Last week I had the privilege of attending the OptaPro Analytics Forum in London. It was organized by OptaPro, Opta Sports’ professional services organization, with the objective of bringing together in one room a select group of football analytics researchers and performance analysts and other officials from the professional football clubs which use Opta data services. The Senate House at Birkbeck, University of London was the venue for the day-long conference, and approximately 50 people attended.
A quick summary of the Analytics Forum: in November OptaPro made a Call For Proposals of research projects that would make use of its technical/tactical data sets. (Researchers could use their own data sets as well but this was not required.) A panel of judges — Ian Graham, Blake Wooster, Chris Anderson, Sam Green, and Devin Pleuler — evaluated the proposals using a blind process and a final group would be given access to Opta data and invitations to present their work. As it were, almost 60 proposals were evaluated and nine projects were selected. The time between final selection and the presentations was six weeks, and Opta’s F24 data feed is not the easiest to parse, so I feared that there wouldn’t be much to present for many of the presenters.

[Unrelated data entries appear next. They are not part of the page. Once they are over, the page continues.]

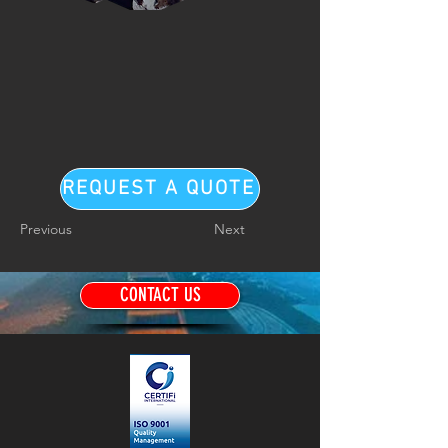
REQUEST A QUOTE
Previous
Next
CONTACT US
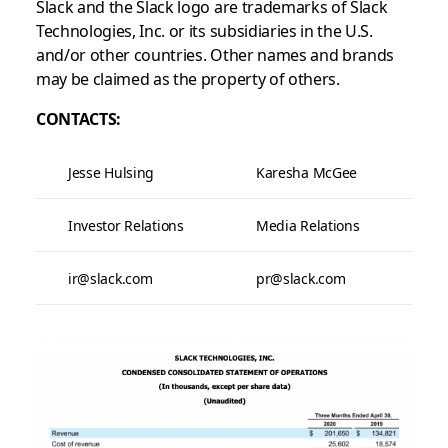
Slack and the Slack logo are trademarks of Slack
Technologies, Inc. or its subsidiaries in the U.S.
and/or other countries. Other names and brands
may be claimed as the property of others.
CONTACTS:
Jesse Hulsing
Karesha McGee
Investor Relations
Media Relations
ir@slack.com
pr@slack.com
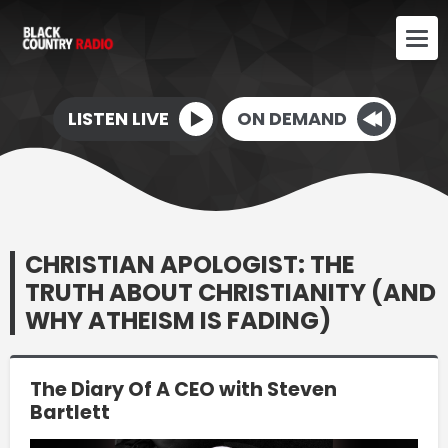
LISTEN LIVE
ON DEMAND
CHRISTIAN APOLOGIST: THE
TRUTH ABOUT CHRISTIANITY (AND
WHY ATHEISM IS FADING)
The Diary Of A CEO with Steven
Bartlett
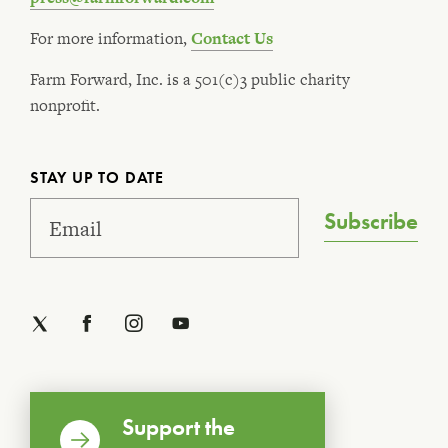
For more information,
Contact Us
Farm Forward, Inc. is a 501(c)3 public charity
nonprofit.
STAY UP TO DATE
Subscribe
Support the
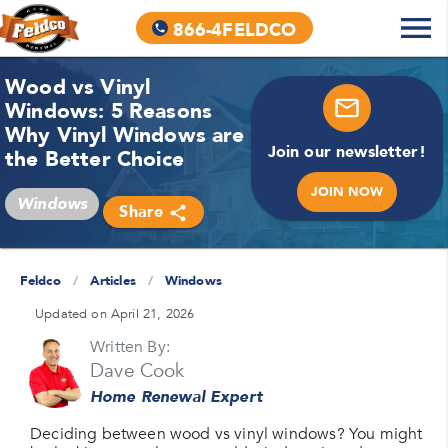
866-4FELDCO
Wood vs Vinyl
Windows: 5 Reasons
Why Vinyl Windows are
Join our newsletter!
the Better Choice
JOIN NOW
Windows
Share
Feldco
/
Articles
/
Windows
Updated on April 21, 2026
Written By:
Dave Cook
Home Renewal Expert
Deciding between wood vs vinyl windows? You might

Fortunately, my fears were misplaced. The presenters, to a person, took pains to point out that their work was very much in progress and results were preliminary; nevertheless, the content of the presentations was of excellent quality. (The quality of the presentations themselves was all over the map, but in general analytical people tend to make their presentations more functional than beautiful.)
In my opinion, these were the main themes of the conference:
- The start of game models in football. By a ‘game model’ I mean the creation of a framework that accepts in-match data and simulates expectations of player and team performance . Work in this area has progressed in fits and starts over the last five years, and at this conference a research group from Onside Analysis presented early results on a ‘multi-agent simulation engine’ that was a predictive simulation from in-match events. Dr David Hastie, who presented the research, emphasized that the work was at an early stage, but they used the model to answer questions about the impact of certain player transfers on the outcome of several teams in the English Premier League (Robin van Persie was one example). The results may be preliminary but the model appears to enable formulation of interesting questions in the sport.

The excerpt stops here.